- Conference: Missouri Valley Intercollegiate Athletic Association
- Record: 10–8 (9–8 MVIAA)
- Head coach: W.O. Hamilton (9th season);
- Captain: Rudolf Uhrlaub
- Home arena: Robinson Gymnasium

= 1917–18 Kansas Jayhawks men's basketball team =

American college basketball season

The 1917–18 Kansas Jayhawks men's basketball team represented the University of Kansas during the 1917–18 college men's basketball season.

==Roster==
- John Bunn
- James Knoles
- Arthur Lonborg
- Frank Mandeville
- Kelsey Mathews
- Howard Miller
- Carl Rice
- Rudolf Uhrlaub

==Schedule and results==

| Date time, TV | Rank^{#} | Opponent^{#} | Result | Record | Site city, state |
| January 10* |  | Camp Funston | W 37–27 | 1-0 | Robinson Gymnasium Lawrence, KS |
| January 17 |  | Iowa State | W 24–21 | 2-0 (1-0) | Robinson Gymnasium Lawrence, KS |
| January 18 |  | Iowa State | W 31–20 | 3-0 (2-0) | Robinson Gymnasium Lawrence, KS |
| January 25 |  | Drake | W 61–24 | 4-0 (3-0) | Robinson Gymnasium Lawrence, KS |
| January 30 |  | Kansas State Sunflower Showdown | L 23–36 | 4-1 (3-1) | Robinson Gymnasium Lawrence, KS |
| January 31 |  | Kansas State Sunflower Showdown | W 35–32 | 5-1 (4-1) | Robinson Gymnasium Lawrence, KS |
| February 4 |  | Missouri Border War | L 22–36 | 5-2 (4-2) | Robinson Gymnasium Lawrence, KS |
| February 5 |  | Missouri Border War | L 21–25 | 5-3 (4-3) | Robinson Gymnasium Lawrence, KS |
| February 11 |  | Washington University (MO) | W 51–22 | 6-3 (5-3) | Robinson Gymnasium Lawrence, KS |
| February 12 |  | Washington University (MO) | W 50–25 | 7-3 (6-3) | Robinson Gymnasium Lawrence, KS |
| February 15 |  | at Nebraska | L 23–24 | 7-4 (6-4) | Grant Memorial Hall Lincoln, NE |
| February 16 |  | at Nebraska | W 31–25 | 8-4 (7-4) | Grant Memorial Hall Lincoln, NE |
| February 20 |  | at Missouri Border War | L 21–39 | 8-5 (7-5) | Rothwell Gymnasium Columbia, MO |
| February 21 |  | at Missouri Border War | W 28–23 | 9-5 (8-5) | Rothwell Gymnasium Columbia, MO |
| February 22 |  | at Washington University (MO) | L 23–47 | 9-6 (8-6) | Francis Gymnasium St.
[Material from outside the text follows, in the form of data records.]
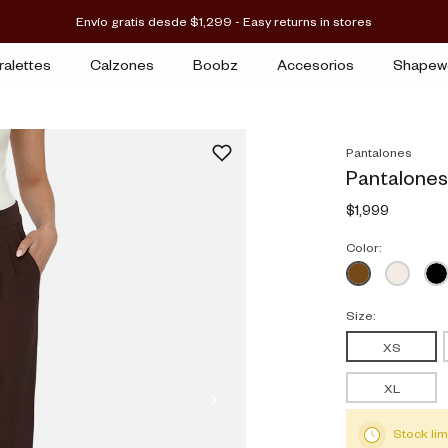
Envío gratis desde $1,299 - Easy returns in stores
ralettes
Calzones
Boobz
Accesorios
Shapew
Pantalones
Pantalones
$1,999
Color:
Size:
XS
XL
Stock lim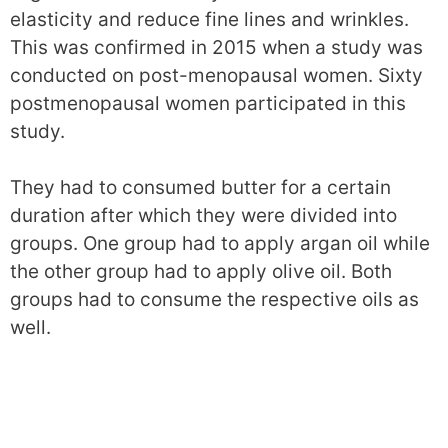
elasticity and reduce fine lines and wrinkles.
This was confirmed in 2015 when a study was
conducted on post-menopausal women. Sixty
postmenopausal women participated in this
study.
They had to consumed butter for a certain
duration after which they were divided into
groups. One group had to apply argan oil while
the other group had to apply olive oil. Both
groups had to consume the respective oils as
well.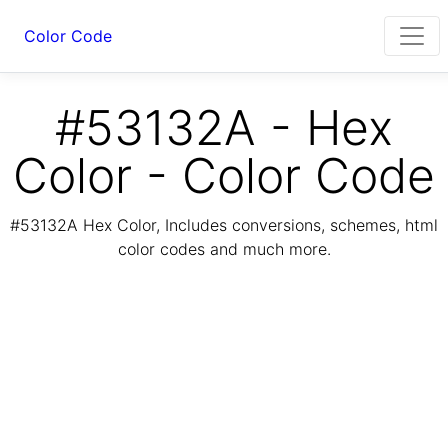
Color Code
#53132A - Hex
Color - Color Code
#53132A Hex Color, Includes conversions, schemes, html
color codes and much more.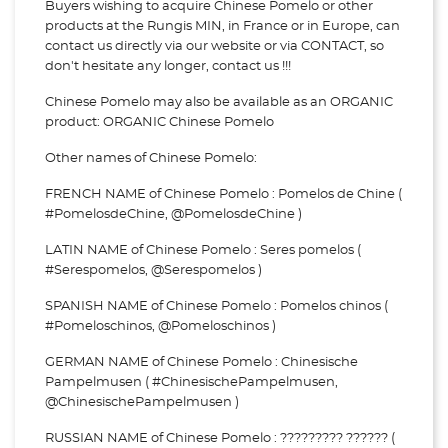
Buyers wishing to acquire Chinese Pomelo or other
products at the Rungis MIN, in France or in Europe, can
contact us directly via our website or via
CONTACT, so
don't hesitate any longer, contact us !!!
Chinese Pomelo may also be available as an ORGANIC
product: ORGANIC Chinese Pomelo
Other names of Chinese Pomelo:
FRENCH NAME of Chinese Pomelo : Pomelos de Chine (
#PomelosdeChine, @PomelosdeChine )
LATIN NAME of Chinese Pomelo : Seres pomelos (
#Serespomelos, @Serespomelos )
SPANISH NAME of Chinese Pomelo : Pomelos chinos (
#Pomeloschinos, @Pomeloschinos )
GERMAN NAME of Chinese Pomelo : Chinesische
Pampelmusen ( #ChinesischePampelmusen,
@ChinesischePampelmusen )
RUSSIAN NAME of Chinese Pomelo : ????????? ?????? (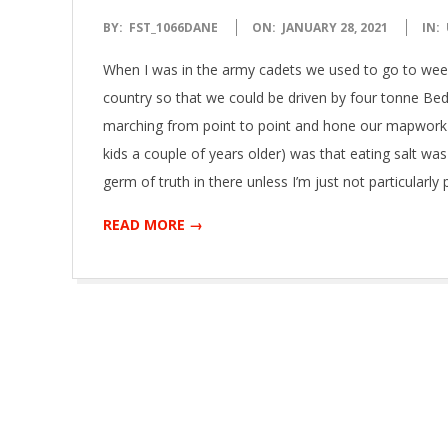
2021-
BY:
FST_1066DANE
ON:
JANUARY 28, 2021
IN:
01-
When I was in the army cadets we used to go to wee
28
country so that we could be driven by four tonne Bed
marching from point to point and hone our mapwork ski
kids a couple of years older) was that eating salt was
germ of truth in there unless I’m just not particular
READ MORE →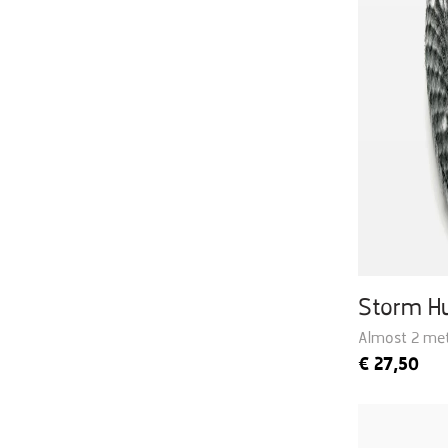
Storm H
Almost 2 met
€
27,50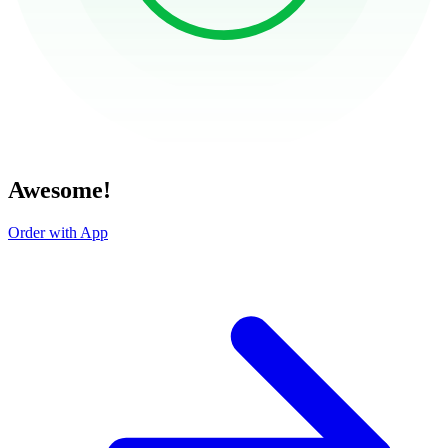
Awesome!
Order with App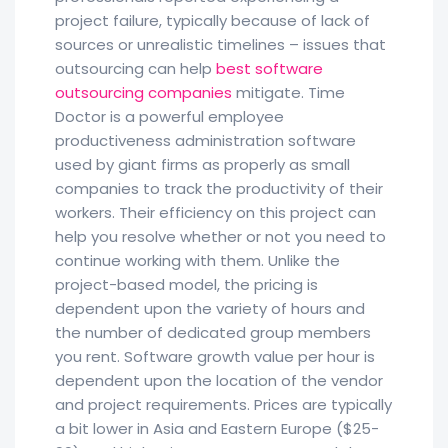
project failure, typically because of lack of
sources or unrealistic timelines – issues that
outsourcing can help
best software
outsourcing companies
mitigate. Time
Doctor is a powerful employee
productiveness administration software
used by giant firms as properly as small
companies to track the productivity of their
workers. Their efficiency on this project can
help you resolve whether or not you need to
continue working with them. Unlike the
project-based model, the pricing is
dependent upon the variety of hours and
the number of dedicated group members
you rent. Software growth value per hour is
dependent upon the location of the vendor
and project requirements. Prices are typically
a bit lower in Asia and Eastern Europe ($25-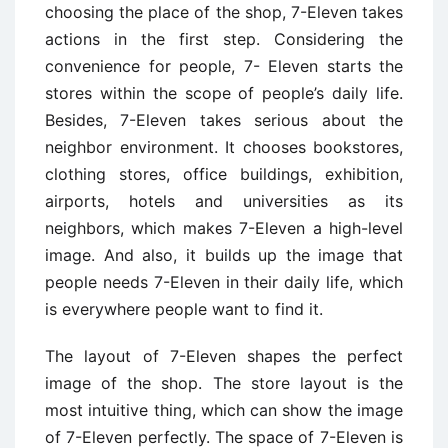
choosing the place of the shop, 7-Eleven takes
actions in the first step. Considering the
convenience for people, 7- Eleven starts the
stores within the scope of people’s daily life.
Besides, 7-Eleven takes serious about the
neighbor environment. It chooses bookstores,
clothing stores, office buildings, exhibition,
airports, hotels and universities as its
neighbors, which makes 7-Eleven a high-level
image. And also, it builds up the image that
people needs 7-Eleven in their daily life, which
is everywhere people want to find it.
The layout of 7-Eleven shapes the perfect
image of the shop. The store layout is the
most intuitive thing, which can show the image
of 7-Eleven perfectly. The space of 7-Eleven is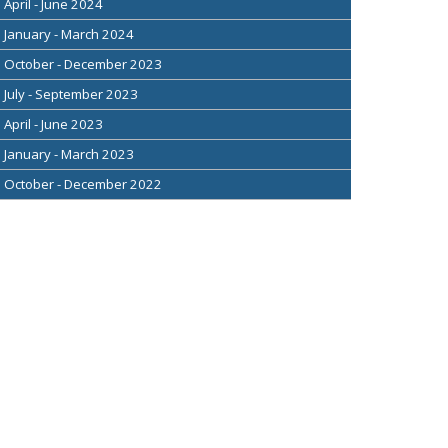
April - June 2024
January - March 2024
October - December 2023
July - September 2023
April - June 2023
January - March 2023
October - December 2022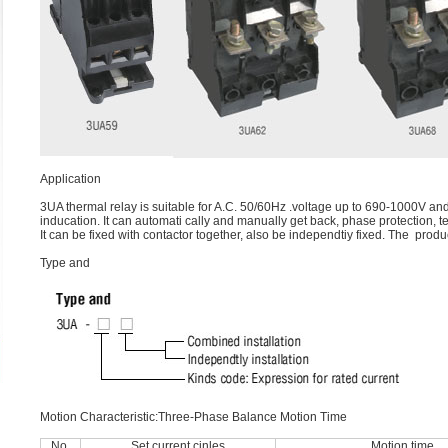
Application
3UA thermal relay is suitable for A.C. 50/60Hz .voltage up to 690-1000V and
inducation. It can automati cally and manually get back, phase protection, 
It can be fixed with contactor together, also be independtiy fixed. The 
Type and
Motion Characteristic:Three-Phase Balance Motion Time
No.
Set current cinles
Motion time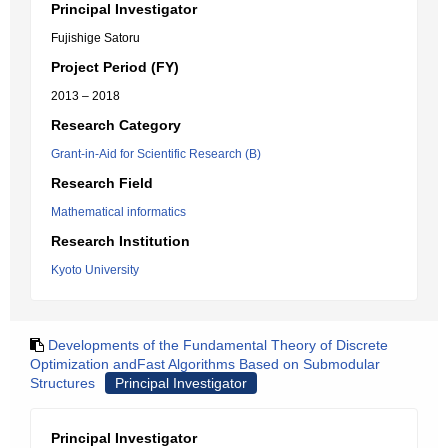
Principal Investigator
Fujishige Satoru
Project Period (FY)
2013 – 2018
Research Category
Grant-in-Aid for Scientific Research (B)
Research Field
Mathematical informatics
Research Institution
Kyoto University
Developments of the Fundamental Theory of Discrete
Optimization andFast Algorithms Based on Submodular
Structures
Principal Investigator
Principal Investigator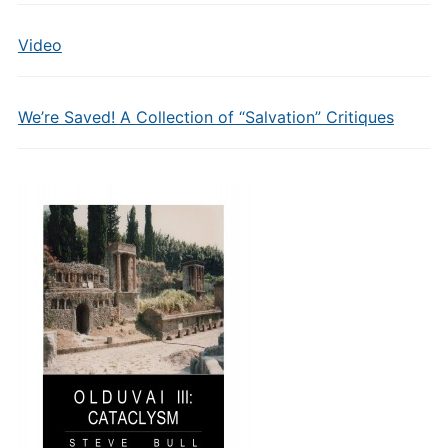
Video
We’re Saved! A Collection of “Salvation” Critiques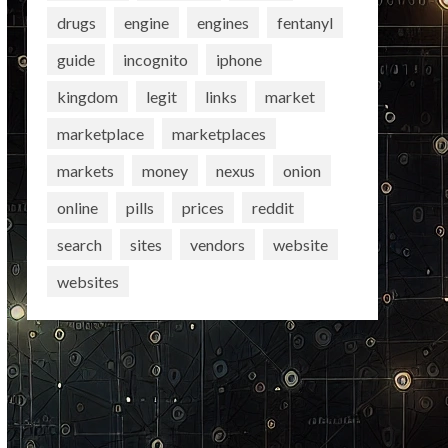
drugs
engine
engines
fentanyl
guide
incognito
iphone
kingdom
legit
links
market
marketplace
marketplaces
markets
money
nexus
onion
online
pills
prices
reddit
search
sites
vendors
website
websites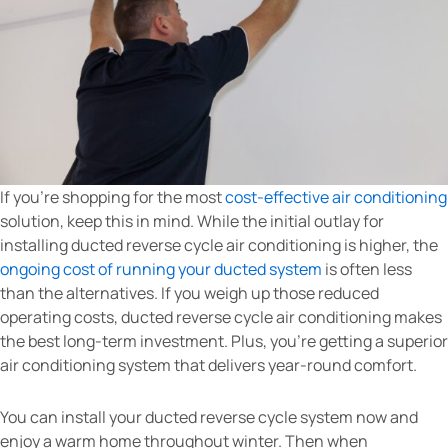
If you’re shopping for the most
cost-effective air conditioning
solution, keep this in mind. While the initial outlay for
installing ducted reverse cycle air conditioning is higher, the
ongoing cost of running your ducted system
is often less
than the alternatives. If you weigh up those reduced
operating costs, ducted reverse cycle air conditioning makes
the best long-term investment. Plus, you’re getting a superior
air conditioning system that delivers year-round comfort.
You can install your ducted reverse cycle system now and
enjoy a warm home throughout winter. Then when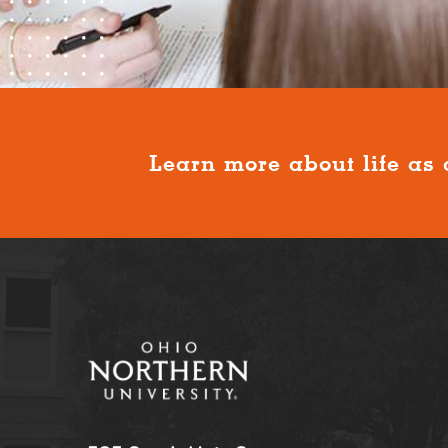
Learn more about life as 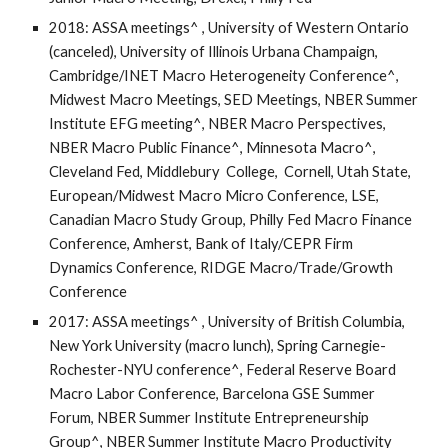
2018: ASSA meetings^ , University of Western Ontario
(canceled), University of Illinois Urbana Champaign,
Cambridge/INET Macro Heterogeneity Conference^,
Midwest Macro Meetings, SED Meetings, NBER Summer
Institute EFG meeting^, NBER Macro Perspectives,
NBER Macro Public Finance^, Minnesota Macro^,
Cleveland Fed, Middlebury College, Cornell, Utah State,
European/Midwest Macro Micro Conference, LSE,
Canadian Macro Study Group, Philly Fed Macro Finance
Conference, Amherst, Bank of Italy/CEPR Firm
Dynamics Conference, RIDGE Macro/Trade/Growth
Conference
2017: ASSA meetings^ , University of British Columbia,
New York University (macro lunch), Spring Carnegie-
Rochester-NYU conference^, Federal Reserve Board
Macro Labor Conference, Barcelona GSE Summer
Forum, NBER Summer Institute Entrepreneurship
Group^, NBER Summer Institute Macro Productivity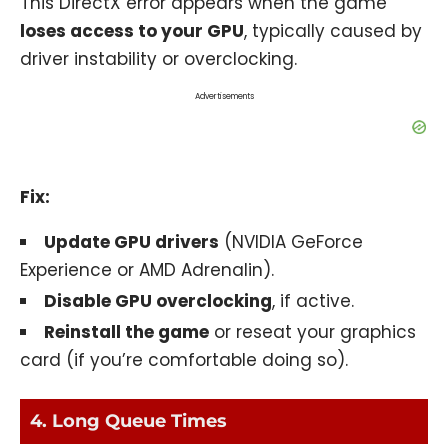
This DirectX error appears when the game
loses access to your GPU
, typically caused by
driver instability or overclocking.
Advertisements
Fix:
Update GPU drivers
(NVIDIA GeForce
Experience or AMD Adrenalin).
Disable GPU overclocking
, if active.
Reinstall the game
or reseat your graphics
card (if you’re comfortable doing so).
4. Long Queue Times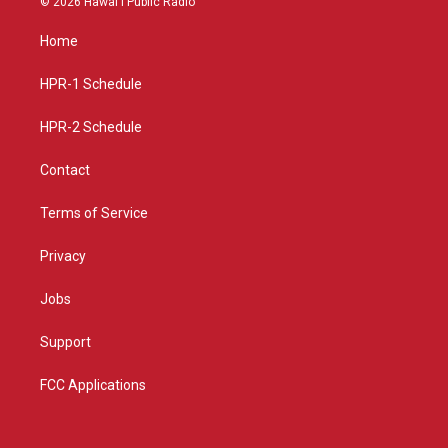
© 2026 Hawaiʻi Public Radio
t
t
e
a
u
b
Home
g
b
o
r
e
o
a
k
HPR-1 Schedule
m
HPR-2 Schedule
Contact
Terms of Service
Privacy
Jobs
Support
FCC Applications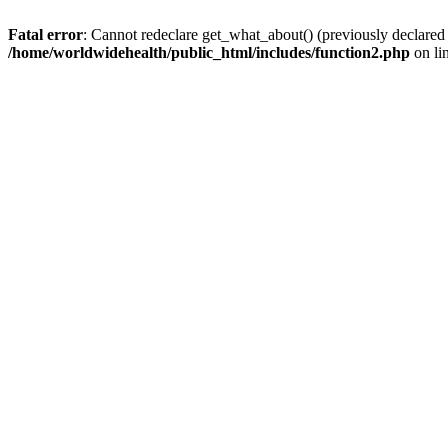
Fatal error
: Cannot redeclare get_what_about() (previously declared
/home/worldwidehealth/public_html/includes/function2.php
on li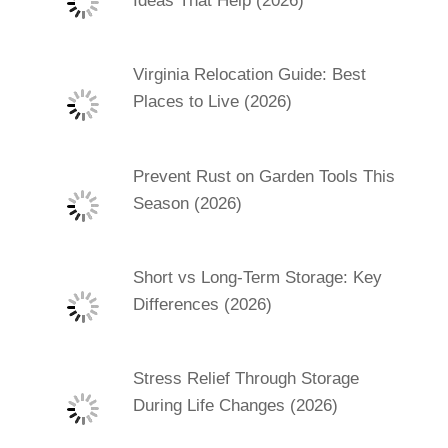
Ideas That Help (2026)
Virginia Relocation Guide: Best
Places to Live (2026)
Prevent Rust on Garden Tools This
Season (2026)
Short vs Long-Term Storage: Key
Differences (2026)
Stress Relief Through Storage
During Life Changes (2026)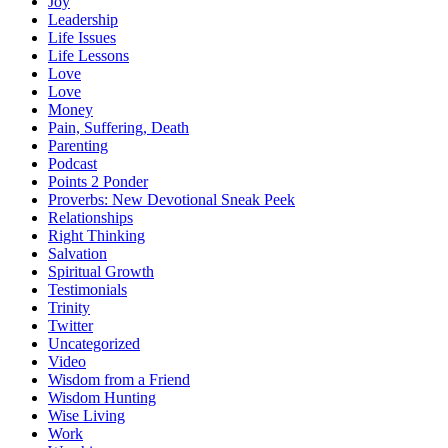
Joy
Leadership
Life Issues
Life Lessons
Love
Love
Money
Pain, Suffering, Death
Parenting
Podcast
Points 2 Ponder
Proverbs: New Devotional Sneak Peek
Relationships
Right Thinking
Salvation
Spiritual Growth
Testimonials
Trinity
Twitter
Uncategorized
Video
Wisdom from a Friend
Wisdom Hunting
Wise Living
Work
Louis, MO |
| February 23 |  | at Washington University (MO) | L 18–32 | 9-7 (8-7) | Francis Gymnasium St. Louis, MO |
| March 4 |  | at Kansas State Sunflower Showdown | W 35–33 | 10-7 (9-7) | Nichols Hall Manhattan, KS |
| March 5 |  | at Kansas State Sunflower Showdown | L 25–32 | 10-8 (9-8) | Nichols Hall Manhattan, KS |
*Non-conference game. ^{#}Rankings from AP Poll. (#) Tournament seedings in parentheses.